Christmas Eve brings blizzard warnings for the Midwest

Kids dream and carolers sing of white Christmases, but they do not want the kind of messy, potentially destructive winter storm that is expected to sweep across the eastern half of the United States on Christmas Eve.

Heavy snow and blizzards on the Great Plains on Wednesday will be at the forefront of what the National Weather Service described as a “wide range of dangerous weather” expected through Christmas Day, disrupts holiday travel and potentially obscures flashing lights all the way to the east coast.
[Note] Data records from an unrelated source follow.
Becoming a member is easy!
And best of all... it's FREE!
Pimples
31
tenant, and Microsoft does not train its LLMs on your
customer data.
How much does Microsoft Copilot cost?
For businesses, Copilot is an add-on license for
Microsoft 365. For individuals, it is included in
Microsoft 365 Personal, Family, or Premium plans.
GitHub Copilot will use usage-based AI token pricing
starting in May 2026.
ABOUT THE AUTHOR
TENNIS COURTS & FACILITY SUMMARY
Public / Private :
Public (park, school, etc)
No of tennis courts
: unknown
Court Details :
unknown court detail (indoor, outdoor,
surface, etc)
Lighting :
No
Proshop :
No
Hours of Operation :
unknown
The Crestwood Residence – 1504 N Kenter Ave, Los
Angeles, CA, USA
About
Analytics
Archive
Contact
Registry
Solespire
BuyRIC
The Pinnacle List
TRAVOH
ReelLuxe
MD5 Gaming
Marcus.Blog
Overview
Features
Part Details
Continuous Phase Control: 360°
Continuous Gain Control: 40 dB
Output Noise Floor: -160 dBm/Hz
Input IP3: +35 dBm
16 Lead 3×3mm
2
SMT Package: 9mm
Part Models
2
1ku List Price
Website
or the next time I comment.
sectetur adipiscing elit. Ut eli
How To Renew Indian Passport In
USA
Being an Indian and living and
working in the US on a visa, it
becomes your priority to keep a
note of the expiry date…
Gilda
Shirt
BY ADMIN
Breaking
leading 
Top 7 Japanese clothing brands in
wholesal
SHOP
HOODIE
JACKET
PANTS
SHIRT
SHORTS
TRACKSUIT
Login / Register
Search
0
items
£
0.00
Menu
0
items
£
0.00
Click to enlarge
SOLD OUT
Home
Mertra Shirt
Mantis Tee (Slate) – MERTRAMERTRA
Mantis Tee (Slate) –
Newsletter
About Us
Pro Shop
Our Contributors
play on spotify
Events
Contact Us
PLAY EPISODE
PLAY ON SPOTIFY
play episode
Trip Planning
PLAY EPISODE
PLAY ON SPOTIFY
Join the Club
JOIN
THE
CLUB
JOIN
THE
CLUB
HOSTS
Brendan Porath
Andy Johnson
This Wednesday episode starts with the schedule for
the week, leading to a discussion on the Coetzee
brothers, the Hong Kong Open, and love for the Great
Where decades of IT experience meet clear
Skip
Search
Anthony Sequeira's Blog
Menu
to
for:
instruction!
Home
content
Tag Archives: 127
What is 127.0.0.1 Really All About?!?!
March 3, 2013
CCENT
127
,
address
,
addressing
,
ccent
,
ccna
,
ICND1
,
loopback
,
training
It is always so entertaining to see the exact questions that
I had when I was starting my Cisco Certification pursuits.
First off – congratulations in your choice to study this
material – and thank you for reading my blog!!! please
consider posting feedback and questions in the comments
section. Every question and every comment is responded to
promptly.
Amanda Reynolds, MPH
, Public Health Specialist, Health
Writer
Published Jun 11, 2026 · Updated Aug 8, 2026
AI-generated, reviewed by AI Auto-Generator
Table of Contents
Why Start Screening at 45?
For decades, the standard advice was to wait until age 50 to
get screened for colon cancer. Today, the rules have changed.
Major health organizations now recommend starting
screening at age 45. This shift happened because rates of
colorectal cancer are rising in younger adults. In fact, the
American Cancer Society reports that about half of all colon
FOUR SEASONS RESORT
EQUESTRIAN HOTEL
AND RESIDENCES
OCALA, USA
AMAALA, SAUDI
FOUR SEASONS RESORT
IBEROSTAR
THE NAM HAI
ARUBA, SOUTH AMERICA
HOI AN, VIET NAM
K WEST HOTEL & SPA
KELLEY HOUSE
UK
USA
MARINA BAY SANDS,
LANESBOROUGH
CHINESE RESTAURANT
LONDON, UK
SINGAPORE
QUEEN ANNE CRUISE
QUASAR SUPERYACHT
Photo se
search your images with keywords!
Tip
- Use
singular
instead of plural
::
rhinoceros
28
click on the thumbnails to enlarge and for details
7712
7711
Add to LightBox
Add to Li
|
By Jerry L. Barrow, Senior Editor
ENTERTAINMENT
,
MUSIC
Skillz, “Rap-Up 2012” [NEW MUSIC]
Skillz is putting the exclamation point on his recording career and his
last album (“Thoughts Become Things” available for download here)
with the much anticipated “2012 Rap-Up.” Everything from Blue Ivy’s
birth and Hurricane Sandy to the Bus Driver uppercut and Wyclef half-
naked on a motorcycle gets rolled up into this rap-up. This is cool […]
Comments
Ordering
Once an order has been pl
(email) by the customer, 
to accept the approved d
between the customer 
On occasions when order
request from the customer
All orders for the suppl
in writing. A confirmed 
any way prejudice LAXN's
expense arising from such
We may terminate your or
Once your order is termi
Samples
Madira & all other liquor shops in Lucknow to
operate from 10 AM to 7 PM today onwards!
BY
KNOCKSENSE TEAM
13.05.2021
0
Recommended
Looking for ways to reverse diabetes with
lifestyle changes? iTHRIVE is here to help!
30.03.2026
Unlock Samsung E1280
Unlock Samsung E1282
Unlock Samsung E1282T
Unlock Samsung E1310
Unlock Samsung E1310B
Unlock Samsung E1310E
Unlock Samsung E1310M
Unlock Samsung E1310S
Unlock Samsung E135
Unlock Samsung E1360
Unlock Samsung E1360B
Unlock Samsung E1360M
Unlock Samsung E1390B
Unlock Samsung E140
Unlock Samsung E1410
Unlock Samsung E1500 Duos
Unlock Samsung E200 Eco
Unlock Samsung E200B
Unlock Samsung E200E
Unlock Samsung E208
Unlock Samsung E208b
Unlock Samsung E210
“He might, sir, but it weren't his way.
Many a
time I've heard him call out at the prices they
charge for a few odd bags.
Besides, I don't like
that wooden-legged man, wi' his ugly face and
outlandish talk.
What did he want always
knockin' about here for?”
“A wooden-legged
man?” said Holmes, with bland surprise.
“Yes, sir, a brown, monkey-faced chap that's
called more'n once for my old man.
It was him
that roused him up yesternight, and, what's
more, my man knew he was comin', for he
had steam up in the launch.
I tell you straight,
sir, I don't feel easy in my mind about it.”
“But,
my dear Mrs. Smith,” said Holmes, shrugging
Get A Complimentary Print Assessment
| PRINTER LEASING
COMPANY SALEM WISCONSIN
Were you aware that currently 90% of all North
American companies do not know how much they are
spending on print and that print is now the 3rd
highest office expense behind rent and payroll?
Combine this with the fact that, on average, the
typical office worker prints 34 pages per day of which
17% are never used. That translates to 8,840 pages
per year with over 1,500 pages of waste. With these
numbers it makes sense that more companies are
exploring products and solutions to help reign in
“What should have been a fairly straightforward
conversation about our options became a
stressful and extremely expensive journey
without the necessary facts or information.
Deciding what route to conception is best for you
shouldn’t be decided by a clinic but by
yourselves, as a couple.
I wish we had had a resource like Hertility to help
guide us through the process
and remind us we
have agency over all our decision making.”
Tornadoes are even possible in Florida.

Some utilities are already canceling the holiday for power crews, expecting that they may be needed to restore electricity – “a tough decision clearly,” said Reid Lamberty, a spokesman for Eversource Energy in New England, “but it was a necessary decision because of the timing of the storm. ”

Bitter cold and significant snowfall is expected Thursday in much of the central part of the country, including the Upper Midwest and the eastern Ohio River Valley, while heavy rain and flooding is expected for Christmas Eve in the Mid-Atlantic and Northeastern states.

Gusts of wind up to 60 miles per hour in the New York area Thursday night has the potential to cause scattered tree damage and power outages, forecasters said, while heavy rain could flood roads Christmas morning and make the trip dangerous. But the temperature is likely to remain too high around New York City for the rain to freeze over.

This will not be the case in parts of the south, which are forecast to see holiday temperatures below average. Knoxville, Tenn., Could see its first significant Christmas snowfall – ranging from one to three inches – for the first time since 2010, said Rick Garuckas, a meteorologist at the National Weather Service in Morristown, Tenn.

“It’s going to be a very cold Christmas for a lot of people,” said Mr. Garuckas.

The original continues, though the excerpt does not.